The owner of an 11-storey residential rental building in Langford that has sat mostly vacant for a year and a half since the city revoked the occupancy permit is suing the seller, builder, structural engineer and engineering firm, and the City of Langford for what they claim is negligence causing dangerous defects in the building.
Toronto-based Centurion Property Associates bought Danbrook One at 2766 Claude Rd. in late August 2019 and began renting the units.
Four months later, in mid-December 2019, Langford revoked the building’s occupancy permit and urged tenants to move out after an engineering report for the municipality confirmed serious safety concerns. At the time, 86 of 90 units were rented. Tenants were temporarily put up in hotels paid for by the city while they searched for new homes. Some struggled to find apartments at a similar price and remained in the building for two months after the occupancy permit was revoked.
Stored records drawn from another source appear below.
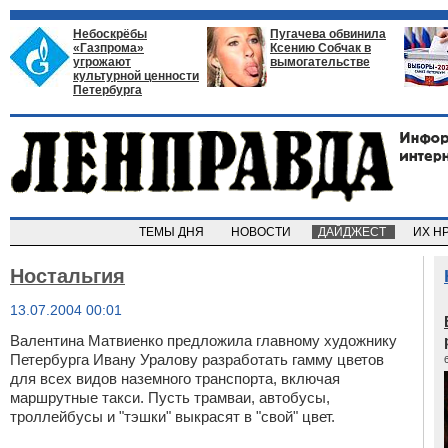
Небоскрёбы
Пугачева обвинила
«Газпрома»
Ксению Собчак в
угрожают
вымогательстве
культурной ценности
Петербурга
ТЕМЫ ДНЯ
НОВОСТИ
ДАЙДЖЕСТ
ИХ Н
Ностальгия
13.07.2004 00:01
Валентина Матвиенко предложила главному художнику
Петербурга Ивану Уралову разработать гамму цветов
для всех видов наземного транспорта, включая
маршрутные такси. Пусть трамваи, автобусы,
троллейбусы и "тэшки" выкрасят в "свой" цвет.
Months before Centurion bought the building, a structural engineer who was not involved in the project raised concerns related to its seismic and structural integrity, in a formal complaint to the Association of Professional Engineers and Geoscientists, according to Centurion’s civil claim. Leon Plett, a structural engineer and principal of RJC Engineers, also expressed concern that the project drawings might have been copied from an RJC project.
The building’s defects include deficiencies in the foundation, lateral system and gravity column, according to Centurion’s claim. They allege the parties involved in design and construction were aware of problems prior to the sale and that the issues “pose a danger to person or property.”